Gründling M, Quintel M
Klinik und Poliklinik für Anästhesiologie und Intensivmedizin, Universitätsklinikum der Ernst-Moritz-Arndt-Universität, Greifswald, Germany.
Anaesthesist. 2005 Sep;54(9):929-41, quiz 942-3. doi: 10.1007/s00101-005-0894-2.

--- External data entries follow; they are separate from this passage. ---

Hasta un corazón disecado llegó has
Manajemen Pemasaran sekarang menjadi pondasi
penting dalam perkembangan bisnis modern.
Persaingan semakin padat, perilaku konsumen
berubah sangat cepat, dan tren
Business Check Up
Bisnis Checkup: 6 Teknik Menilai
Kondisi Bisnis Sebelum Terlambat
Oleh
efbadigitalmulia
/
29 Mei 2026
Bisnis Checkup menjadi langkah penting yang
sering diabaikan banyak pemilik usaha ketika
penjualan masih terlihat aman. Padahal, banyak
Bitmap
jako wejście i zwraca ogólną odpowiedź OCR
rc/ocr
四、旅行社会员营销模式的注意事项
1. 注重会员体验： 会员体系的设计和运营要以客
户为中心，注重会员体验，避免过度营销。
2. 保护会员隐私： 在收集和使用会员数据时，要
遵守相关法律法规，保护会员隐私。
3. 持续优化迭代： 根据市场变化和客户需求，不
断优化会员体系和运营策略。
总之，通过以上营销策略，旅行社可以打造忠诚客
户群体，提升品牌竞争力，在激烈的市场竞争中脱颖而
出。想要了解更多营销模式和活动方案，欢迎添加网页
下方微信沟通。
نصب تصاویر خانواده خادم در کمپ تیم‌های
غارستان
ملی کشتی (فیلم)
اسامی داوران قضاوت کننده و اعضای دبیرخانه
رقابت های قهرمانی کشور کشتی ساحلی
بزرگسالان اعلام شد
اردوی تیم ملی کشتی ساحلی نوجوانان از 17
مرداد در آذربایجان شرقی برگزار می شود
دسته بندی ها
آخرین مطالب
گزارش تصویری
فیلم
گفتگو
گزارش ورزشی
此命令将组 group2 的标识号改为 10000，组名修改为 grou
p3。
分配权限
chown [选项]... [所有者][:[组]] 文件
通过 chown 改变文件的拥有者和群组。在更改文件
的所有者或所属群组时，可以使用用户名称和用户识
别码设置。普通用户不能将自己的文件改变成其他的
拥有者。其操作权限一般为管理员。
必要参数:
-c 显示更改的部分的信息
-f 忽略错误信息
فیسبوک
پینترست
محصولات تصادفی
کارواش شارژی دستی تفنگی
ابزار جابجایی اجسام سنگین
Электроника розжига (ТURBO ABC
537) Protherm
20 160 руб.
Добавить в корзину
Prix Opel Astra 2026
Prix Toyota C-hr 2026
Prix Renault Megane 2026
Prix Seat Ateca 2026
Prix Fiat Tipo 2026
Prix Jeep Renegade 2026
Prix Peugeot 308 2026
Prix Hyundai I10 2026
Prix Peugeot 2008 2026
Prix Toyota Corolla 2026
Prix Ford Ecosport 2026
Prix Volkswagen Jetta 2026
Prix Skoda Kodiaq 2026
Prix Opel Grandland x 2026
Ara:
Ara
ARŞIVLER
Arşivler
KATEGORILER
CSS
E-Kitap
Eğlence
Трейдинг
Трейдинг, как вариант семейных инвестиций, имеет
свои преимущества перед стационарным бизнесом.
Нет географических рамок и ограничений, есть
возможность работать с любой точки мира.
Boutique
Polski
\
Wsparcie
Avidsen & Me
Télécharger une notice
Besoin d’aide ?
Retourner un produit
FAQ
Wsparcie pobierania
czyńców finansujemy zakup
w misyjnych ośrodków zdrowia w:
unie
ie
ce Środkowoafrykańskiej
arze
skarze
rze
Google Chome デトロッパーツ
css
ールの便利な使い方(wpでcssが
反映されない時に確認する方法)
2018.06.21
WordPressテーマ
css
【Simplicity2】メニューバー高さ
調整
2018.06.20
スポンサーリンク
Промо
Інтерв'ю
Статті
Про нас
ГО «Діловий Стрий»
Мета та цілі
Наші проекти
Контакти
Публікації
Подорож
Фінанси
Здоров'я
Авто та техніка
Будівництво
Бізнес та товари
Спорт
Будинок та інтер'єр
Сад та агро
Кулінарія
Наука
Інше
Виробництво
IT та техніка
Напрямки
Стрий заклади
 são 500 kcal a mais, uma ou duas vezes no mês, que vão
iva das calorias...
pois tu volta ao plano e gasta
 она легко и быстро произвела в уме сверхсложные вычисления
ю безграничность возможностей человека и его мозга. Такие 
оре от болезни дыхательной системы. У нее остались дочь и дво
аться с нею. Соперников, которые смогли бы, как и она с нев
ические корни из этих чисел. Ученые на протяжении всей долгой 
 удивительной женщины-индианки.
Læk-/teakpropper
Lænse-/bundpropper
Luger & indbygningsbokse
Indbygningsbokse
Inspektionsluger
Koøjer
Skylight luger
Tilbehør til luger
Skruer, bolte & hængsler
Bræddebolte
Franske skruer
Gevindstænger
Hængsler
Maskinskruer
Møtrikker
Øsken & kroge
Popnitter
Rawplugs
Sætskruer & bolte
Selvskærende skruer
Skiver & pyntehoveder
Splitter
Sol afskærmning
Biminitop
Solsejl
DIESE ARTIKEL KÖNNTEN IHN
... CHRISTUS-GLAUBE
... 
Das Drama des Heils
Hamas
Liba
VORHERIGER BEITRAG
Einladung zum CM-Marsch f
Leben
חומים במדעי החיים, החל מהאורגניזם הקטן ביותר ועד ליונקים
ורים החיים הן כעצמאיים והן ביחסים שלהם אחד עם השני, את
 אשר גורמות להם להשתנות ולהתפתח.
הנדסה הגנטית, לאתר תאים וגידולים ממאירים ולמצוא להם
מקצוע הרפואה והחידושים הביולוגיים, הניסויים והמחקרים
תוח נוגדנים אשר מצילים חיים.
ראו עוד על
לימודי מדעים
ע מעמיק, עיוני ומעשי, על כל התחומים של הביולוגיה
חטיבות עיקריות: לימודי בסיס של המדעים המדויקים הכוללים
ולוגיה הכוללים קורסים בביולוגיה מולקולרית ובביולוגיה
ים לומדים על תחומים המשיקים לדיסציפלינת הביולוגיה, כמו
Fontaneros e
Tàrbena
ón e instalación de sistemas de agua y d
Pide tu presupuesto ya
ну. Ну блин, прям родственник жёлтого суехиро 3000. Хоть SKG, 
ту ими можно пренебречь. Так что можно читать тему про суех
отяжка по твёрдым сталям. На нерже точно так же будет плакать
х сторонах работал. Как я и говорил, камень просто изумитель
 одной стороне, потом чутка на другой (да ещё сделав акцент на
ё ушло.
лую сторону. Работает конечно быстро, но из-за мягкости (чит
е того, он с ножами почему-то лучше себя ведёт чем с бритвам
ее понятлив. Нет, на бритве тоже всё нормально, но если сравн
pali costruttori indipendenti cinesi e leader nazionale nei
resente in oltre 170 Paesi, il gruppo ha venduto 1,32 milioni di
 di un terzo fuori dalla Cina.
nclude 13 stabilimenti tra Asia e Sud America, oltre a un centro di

Tracheostomy is a generally accepted procedure that assures free access to the airways in long-term lung ventilation. Apart from surgical tracheostomy, percutaneous dilational tracheostomy (PDT) has been increasingly employed in intensive care units. Presently, five dilatation methods are available, all equally allowing the performance of a secure and low-risk, bedside tracheostomy in the intensive care unit. Exact knowledge of the anatomy of the neck region and of the entire procedure are preconditions for a safe intervention. Percutaneous procedures offer advantages over surgical tracheostomy in terms of complications. To minimize the risks, expertise in airway management during PDT and knowledge of the particularities of cannula replacement in dilational tracheostoma, are compulsory. Endoscopic control assures that the tracheostoma can be placed correctly and that possible complications can be recognised early. The incidence of a serious tracheal stenosis after PDT is low.
气管切开术是一种普遍接受的手术,可确保在长期肺部通气时气道通畅。除了外科气管切开术外,经皮扩张气管切开术(PDT)在重症监护病房中越来越多地被采用。目前有五种扩张方法,均可在重症监护病房中安全、低风险地进行床边气管切开术。准确了解颈部区域的解剖结构和整个手术过程是安全干预的前提条件。经皮手术在并发症方面比外科气管切开术更具优势。为了将风险降至最低,PDT期间气道管理的专业知识以及扩张性气管造口术中套管更换的特殊性知识是必不可少的。内镜控制可确保气管造口能够正确放置,并能早期识别可能的并发症。PDT后严重气管狭窄的发生率较低。